Many are baffled by Twins' huge popularity, and try to offer a rather simplistic explanation in the superficialization of local pop culture and the new generation, which is not very convincing (at least it fails to explain my acceptance and liking for Twins). Even if, instead of cultural phenomenon, we try to seek an explanation in marketing calculation, their success came as a total surprise to many in the business.

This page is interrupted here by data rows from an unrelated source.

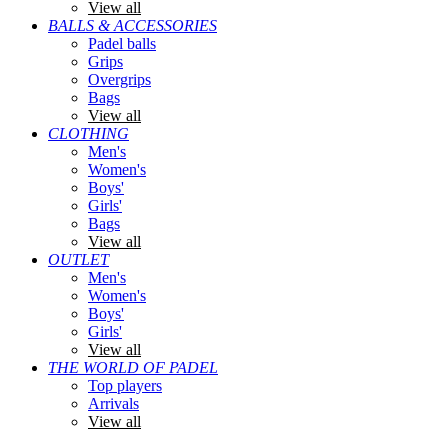
View all
BALLS & ACCESSORIES
Padel balls
Grips
Overgrips
Bags
View all
CLOTHING
Men's
Women's
Boys'
Girls'
Bags
View all
OUTLET
Men's
Women's
Boys'
Girls'
View all
THE WORLD OF PADEL
Top players
Arrivals
View all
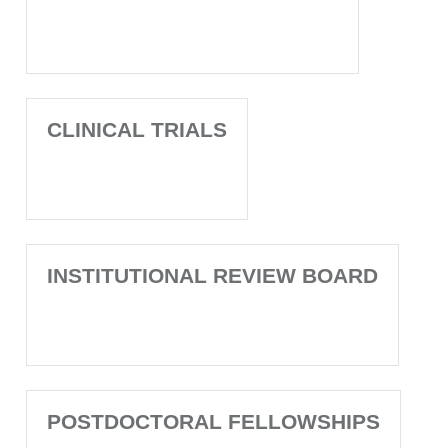
CLINICAL TRIALS
INSTITUTIONAL REVIEW BOARD
POSTDOCTORAL FELLOWSHIPS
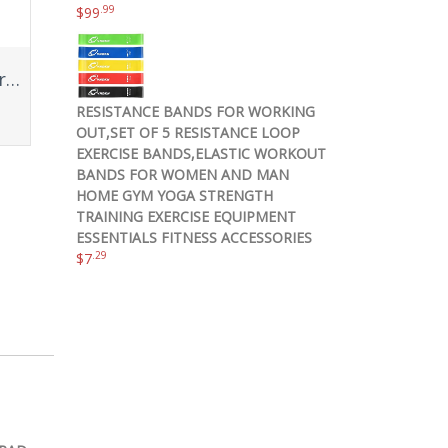
.99
$
99
Pink Fitness Journal Workout Book – Fitness Planner – Daily Log Planner – Workout Log Book for Weight Loss, Lifting, WOD for Men & Women to Track Goals & Muscle Gain -Workout Accessories
RESISTANCE BANDS FOR WORKING
OUT,SET OF 5 RESISTANCE LOOP
EXERCISE BANDS,ELASTIC WORKOUT
BANDS FOR WOMEN AND MAN
HOME GYM YOGA STRENGTH
TRAINING EXERCISE EQUIPMENT
ESSENTIALS FITNESS ACCESSORIES
.29
$
7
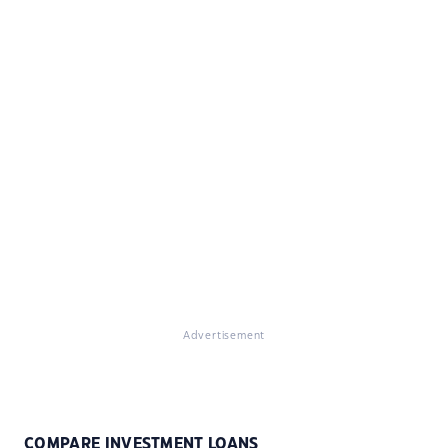
Advertisement
COMPARE INVESTMENT LOANS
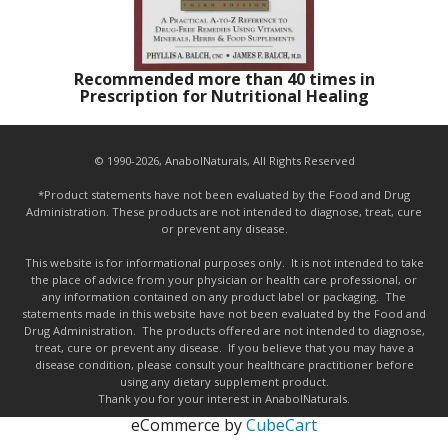
Recommended more than 40 times in
Prescription for Nutritional Healing
© 1990-2026, AnabolNaturals, All Rights Reserved
*Product statements have not been evaluated by the Food and Drug
Administration. These products are not intended to diagnose, treat, cure
or prevent any disease.
This website is for informational purposes only. It is not intended to take
the place of advice from your physician or health care professional, or
any information contained on any product label or packaging. The
statements made in this website have not been evaluated by the Food and
Drug Administration. The products offered are not intended to diagnose,
treat, cure or prevent any disease. If you believe that you may have a
disease condition, please consult your healthcare practitioner before
using any dietary supplement product.
Thank you for your interest in AnabolNaturals.
eCommerce by
CubeCart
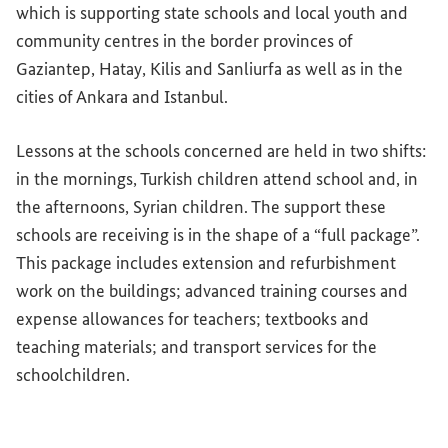
which is supporting state schools and local youth and
community centres in the border provinces of
Gaziantep, Hatay, Kilis and Sanliurfa as well as in the
cities of Ankara and Istanbul.
Lessons at the schools concerned are held in two shifts:
in the mornings, Turkish children attend school and, in
the afternoons, Syrian children. The support these
schools are receiving is in the shape of a “full package”.
This package includes extension and refurbishment
work on the buildings; advanced training courses and
expense allowances for teachers; textbooks and
teaching materials; and transport services for the
schoolchildren.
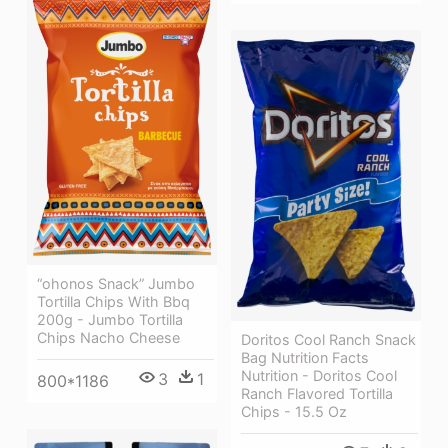
“ohonos Snack” Jumbo
Tortilla Chips With Bbq
200g - Jumbo Tortilla
Chips Nacho Cheese
Doritos Cool Ranch Snack
Bag Nutrition Facts
Nutrition - Doritos Cool
3
1
800*1186
Ranch Flavored Tortilla
Chips - 15.5 Oz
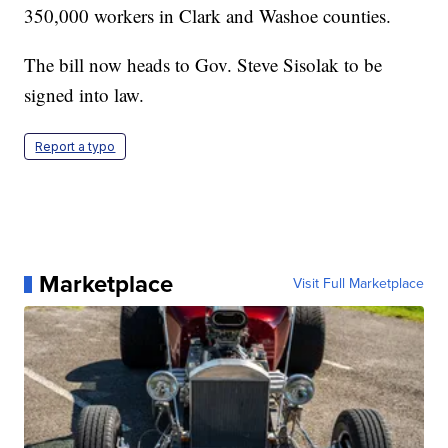
350,000 workers in Clark and Washoe counties.
The bill now heads to Gov. Steve Sisolak to be
signed into law.
Report a typo
Marketplace
Visit Full Marketplace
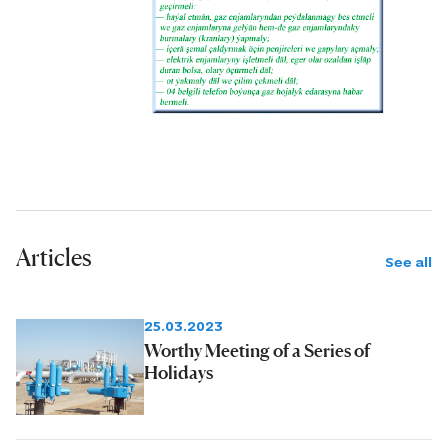
Articles
See all
25.03.2023
Worthy Meeting of a Series of
Holidays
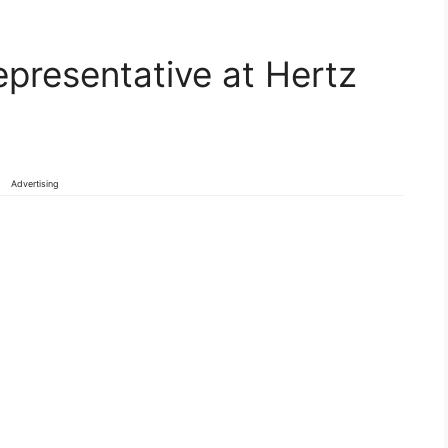
presentative at Hertz
Advertising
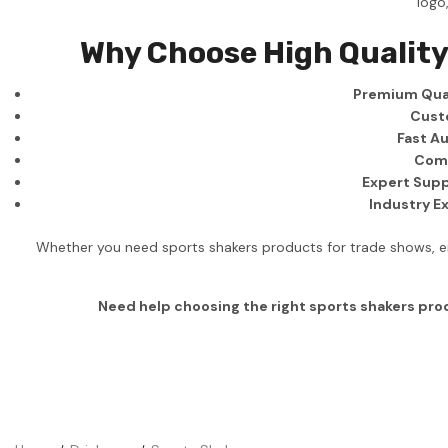
logo
Business
Why Choose High Quality
Collections
Premium Qual
Drinkware
Cust
Headwear
Fast Au
Comp
Leisure
Expert Supp
Industry E
Packaging
Pens
Whether you need sports shakers products for trade shows, em
Personal
Need help choosing the right sports shakers pr
Print
Promotion
Technology
On Sale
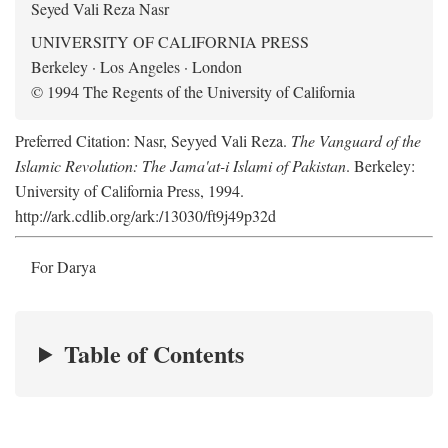
Seyed Vali Reza Nasr
UNIVERSITY OF CALIFORNIA PRESS
Berkeley · Los Angeles · London
© 1994 The Regents of the University of California
Preferred Citation: Nasr, Seyyed Vali Reza.
The Vanguard of the
Islamic Revolution: The Jama'at-i Islami of Pakistan
. Berkeley:
University of California Press, 1994.
http://ark.cdlib.org/ark:/13030/ft9j49p32d
For Darya
Table of Contents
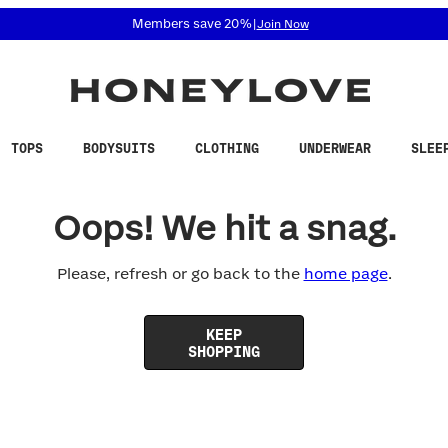
 accessibility related questions at 855-740-8229.
Members save 20%
|
Join Now
TOPS
BODYSUITS
CLOTHING
UNDERWEAR
SLEE
Oops! We hit a snag.
Please, refresh or go back to the
home page
.
KEEP
SHOPPING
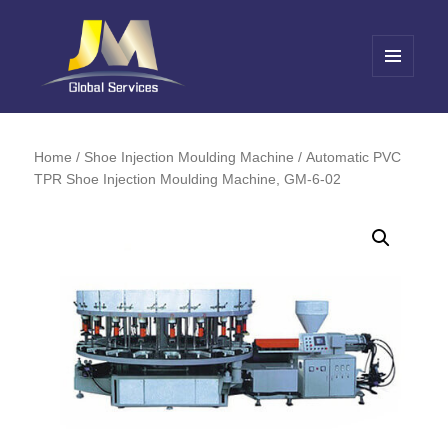
MENU
AND
Jin Meng Global Service
WIDGETS
Home
/
Shoe Injection Moulding Machine
/ Automatic PVC
TPR Shoe Injection Moulding Machine, GM-6-02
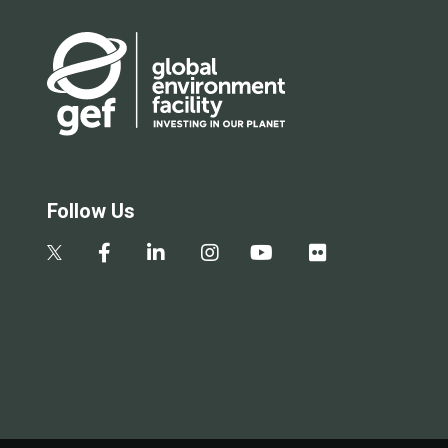
Follow Us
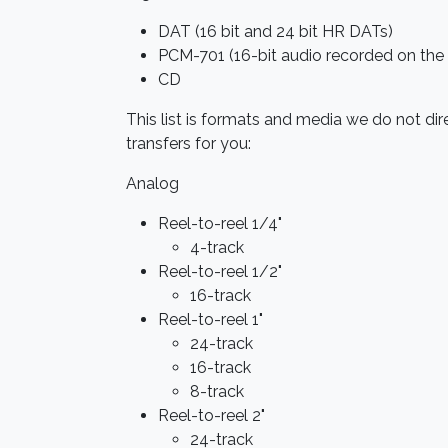
DAT (16 bit and 24 bit HR DATs)
PCM-701 (16-bit audio recorded on the
CD
This list is formats and media we do not di
transfers for you:
Analog
Reel-to-reel 1/4"
4-track
Reel-to-reel 1/2"
16-track
Reel-to-reel 1"
24-track
16-track
8-track
Reel-to-reel 2"
24-track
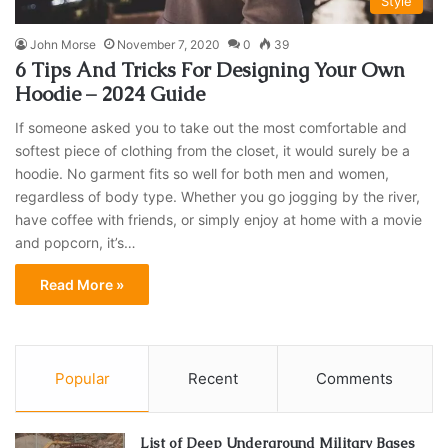
Style
John Morse
November 7, 2020
0
39
6 Tips And Tricks For Designing Your Own
Hoodie – 2024 Guide
If someone asked you to take out the most comfortable and
softest piece of clothing from the closet, it would surely be a
hoodie. No garment fits so well for both men and women,
regardless of body type. Whether you go jogging by the river,
have coffee with friends, or simply enjoy at home with a movie
and popcorn, it’s…
Read More »
Popular
Recent
Comments
List of Deep Underground Military Bases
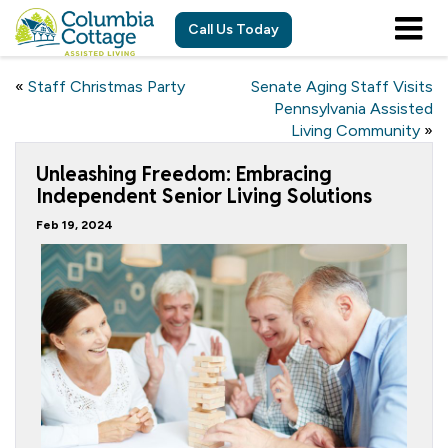
Call Us Today
«
Staff Christmas Party
Senate Aging Staff Visits
Pennsylvania Assisted
Living Community
»
Unleashing Freedom: Embracing
Independent Senior Living Solutions
Feb 19, 2024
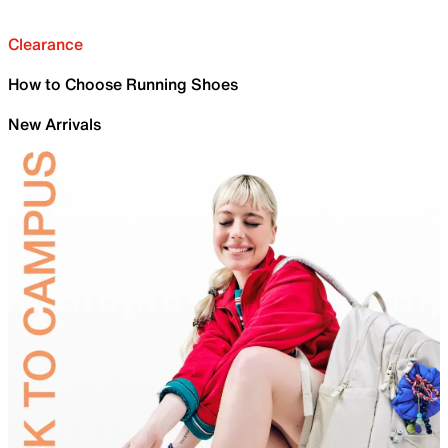
Clearance
How to Choose Running Shoes
New Arrivals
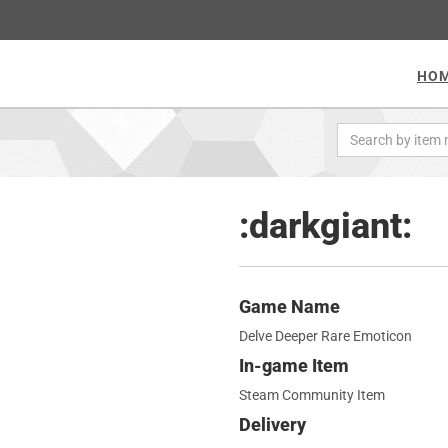
HO
:darkgiant:
Game Name
Delve Deeper Rare Emoticon
In-game Item
Steam Community Item
Delivery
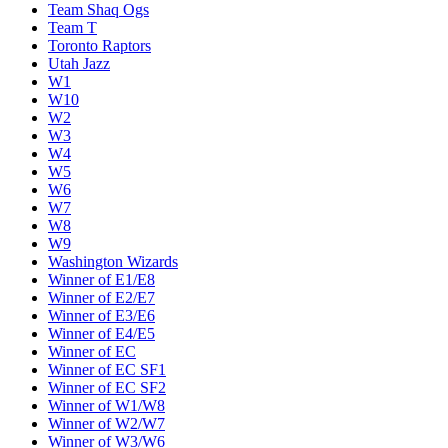
Team Shaq Ogs
Team T
Toronto Raptors
Utah Jazz
W1
W10
W2
W3
W4
W5
W6
W7
W8
W9
Washington Wizards
Winner of E1/E8
Winner of E2/E7
Winner of E3/E6
Winner of E4/E5
Winner of EC
Winner of EC SF1
Winner of EC SF2
Winner of W1/W8
Winner of W2/W7
Winner of W3/W6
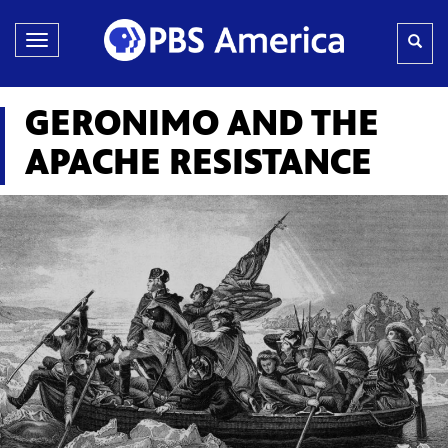
Toggle
navigation
GERONIMO AND THE
APACHE RESISTANCE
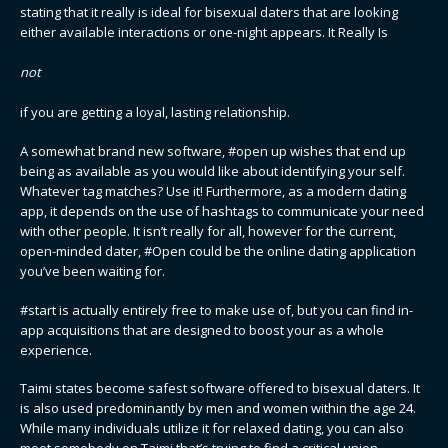
stating that it really is ideal for bisexual daters that are looking
either available interactions or one-night appears. It Really Is
not
if you are getting a loyal, lasting relationship.
A somewhat brand new software, #open up wishes that end up
being as available as you would like about identifying your self.
Whatever tag matches? Use it! Furthermore, as a modern dating
app, it depends on the use of hashtags to communicate your need
with other people. It isn’t really for all, however for the current,
open-minded dater, #Open could be the online dating application
you’ve been waiting for.
#start is actually entirely free to make use of, but you can find in-
app acquisitions that are designed to boost your as a whole
experience.
Taimi states become safest software offered to bisexual daters. It
is also used predominantly by men and women within the age 24.
While many individuals utilize it for relaxed dating, you can also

The Twins duo are not particularly pretty, and far from sexy. They speak with a lisp, and you won't be impressed by their singing abilities. They are respectively 19 and 20 - no longer in their teens. Female duos have never been red hot in local music scene. From the Chopsticks in the early days, Dream Theatre, Face to Face and Echo in the later days, to the more contemporary B2, none could be said to be a sensation. Twins, however, have captured the heart of their audience, who aged from 3 to 80 (it is indeed rare to find other concert audience consisting a sizable preteens). The popularity of Twins is exceptional, they must have satisfied some of our collective desires. I would say that it is extreme escapism and that our society is becoming more and more infantile (even atavistic). Both, of course, are reactions to the current social conditions. If we scrape deep, the message buried in their teenage flicks is: though these girls are much younger, or inexperienced, than adults or the older generation, they are much more sensible in comparison. It is obvious in Summer Breeze of Love, when Gillian Chung, in the comics shop scene, lectures a divorced man the proper way to handle a child in tantrum. Or in Just One Look, the angel, again played by Chung, learns the way of the world, and grows up, much faster than the male main character played by Shawn Yu. The characters they play are invariably positive ones who harbour no evil, see no evil, and yet, rare for women, they always get what they want. In a society where the prevailing sentiment is the refusal to face the reality, it breeds a subconscious longing for the return to the worry free childhood. The extreme form of this infantilism is back to the mother's womb, where it offers warmth and protection.

Twins are like the princesses in fairy tales, but they are not high on a pedestal. I would not fall in love with such a princess, but I would not mind having such a sister. They are like rays of sunshine. In a depressed society, if a snatch of song, or a sunny face could light us up and take us away from the reality for a while, then why not? They are the goddesses next door, far and yet close. In fact, they serve the function of the Door God: they promise us happiness, and allow us forget the stormy weather outside.